DABDA is not the psychotic rambling of a recently laid off worker. It’s an acronym you should keep in the back of your mind when you finally roll out of bed after Day One of your extended absence from work.

Denial, anger, bargaining, depression and acceptance (DABDA) are the emotional stages a person experiences after loss.

Usually reserved for survivors after the death of a close friend or family member, the DABDA model was introduced by Swiss psychiatrist Elizabeth Kubler-Ross in 1969.

The theory later embraced other forms of personal loss, including the loss of a job or income and other life events.

Studies suggest these stages of grief represent the basic human process of integrating new information that conflicts with previous beliefs.

Individuals experience the stages differently, perhaps in another order, or lingering in one stage and skipping past another.
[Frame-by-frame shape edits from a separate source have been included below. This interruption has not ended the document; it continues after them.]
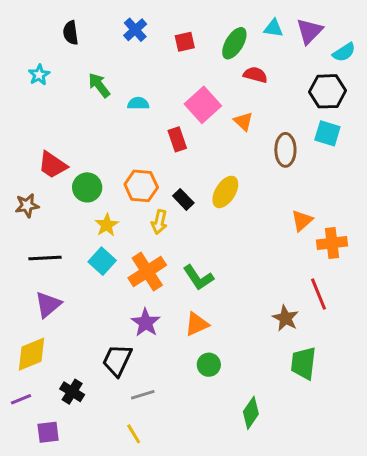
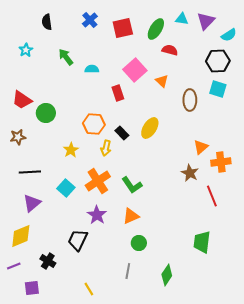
red square: (185, 42) -> (123, 28), size x1.5
red trapezoid: (53, 165) -> (22, 100), moved
green circle: (87, 187) -> (46, 113), moved
cyan square: (102, 261) -> (66, 188), moved
brown star: (285, 318) -> (190, 173), moved
gray line: (143, 395) -> (128, 271), moved, turned -63

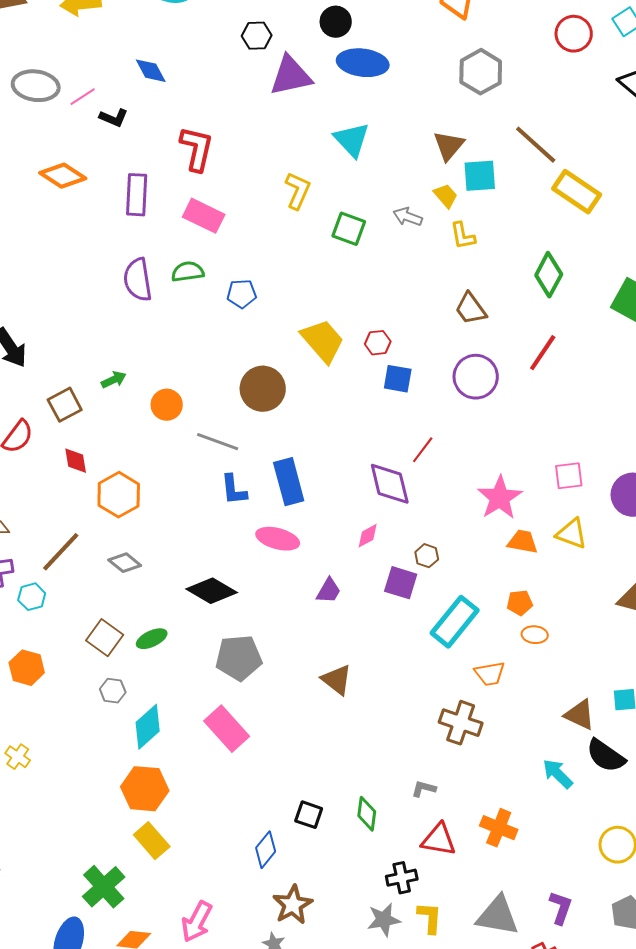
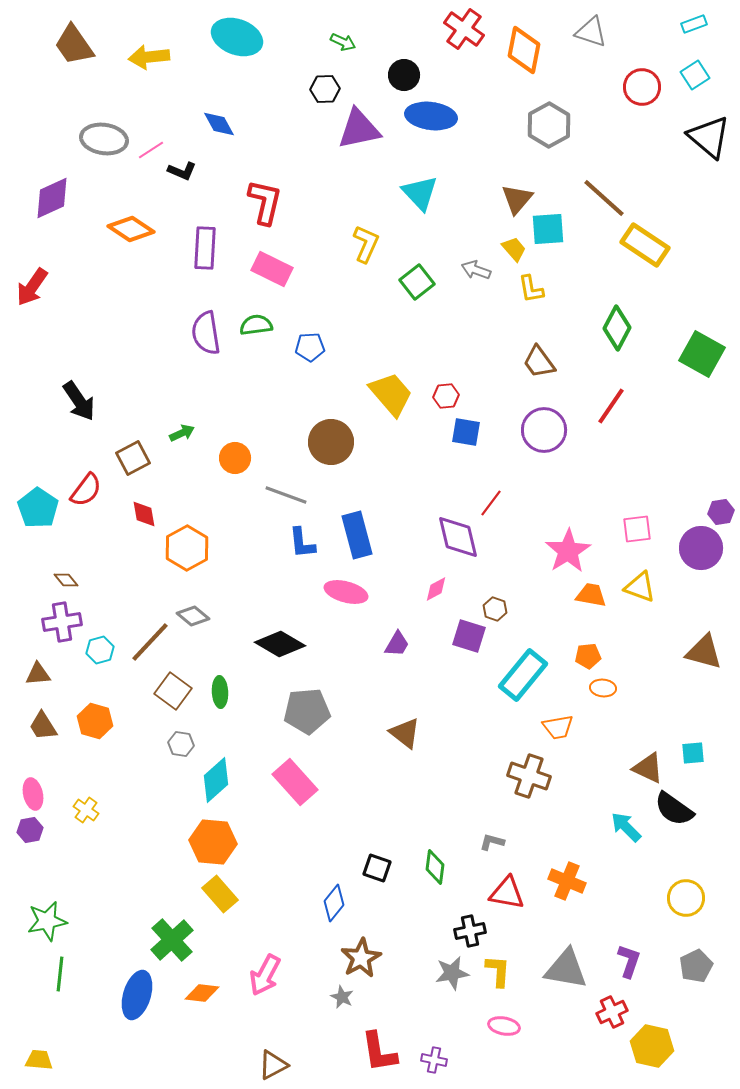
green square: (349, 229) -> (417, 282), turned 32
brown line: (61, 552) -> (150, 642), moved
green ellipse: (152, 639) -> (220, 692), turned -68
If you’re surrounded by happy, positive people, you may have a totally different experience altogether.

With a layoff, denial may manifest as keeping the bad news from your spouse, or refusing to change your lifestyle and adjust to a salary interruption.
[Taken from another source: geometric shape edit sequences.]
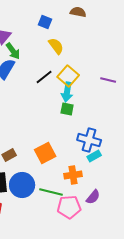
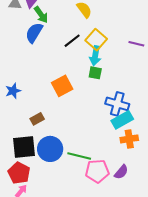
orange square: (45, 153) -> (62, 86), moved
cyan rectangle: (94, 156) -> (122, 120), size x1.5
orange cross: (73, 175) -> (129, 139), moved
purple semicircle: (93, 197) -> (121, 172), moved

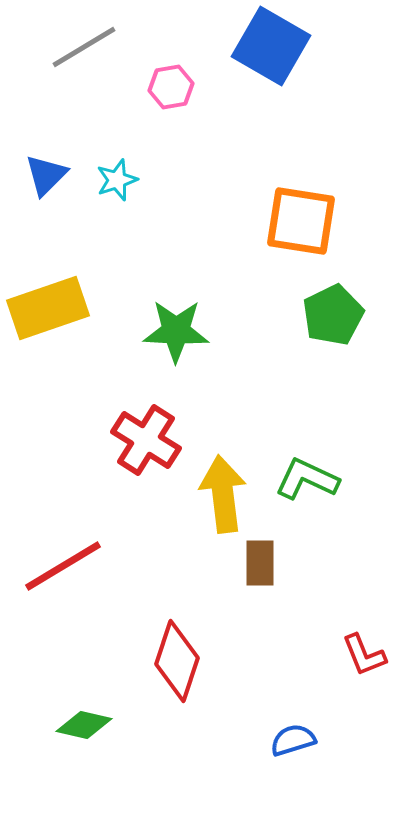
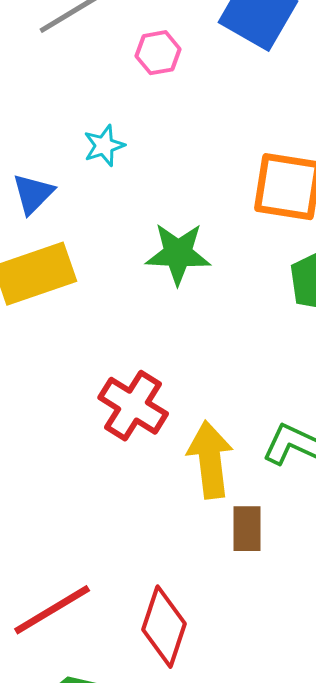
blue triangle: (46, 175) -> (33, 194), moved
green star: (176, 331) -> (178, 254), moved
red line: (63, 566) -> (52, 610), moved

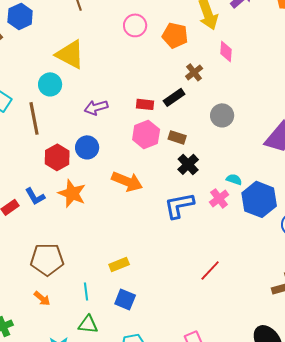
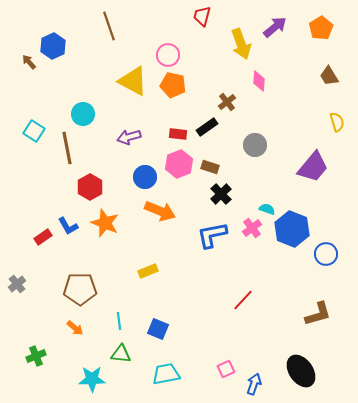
orange pentagon: (175, 35) -> (173, 85), moved
yellow triangle: (70, 54) -> (133, 81), moved
blue circle: (87, 147) -> (145, 177), moved
yellow rectangle: (119, 264) -> (148, 271), moved

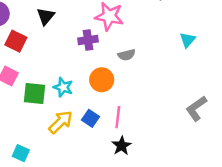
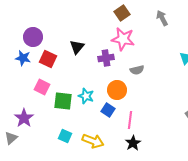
black triangle: (46, 16) -> (77, 47), moved
blue square: (90, 118) -> (108, 110), moved
yellow arrow: (61, 122) -> (93, 141), moved, turned 65
cyan square: (21, 153) -> (65, 136), moved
Anger may make people write nasty blogs about their experience.

Bargaining may be a refusal to sign off on your severance proposal, silently hoping for reinstatement.

Depression could be the letdown when one promising opportunity after another evaporates after hours or days of preparation for interviews.

Acceptance is acknowledging that you are indeed okay and capable of life after layoff.

I am not a psychologist who can attest to the validity of these examples of the five stages, but I hope you still get the drift.

The purpose of my mentioning these is to help you recognize and cope with your loss. Talk to your family and friends about your feelings. Listen to how they speak to and about you. Consider what you learn from them.

If necessary, there’s certainly no shame in reaching out for professional help. Talk to your doctor or connect directly with a psychologist. The sooner you work through your loss, the sooner you will feel fit enough to return with a passionate bang to the workforce.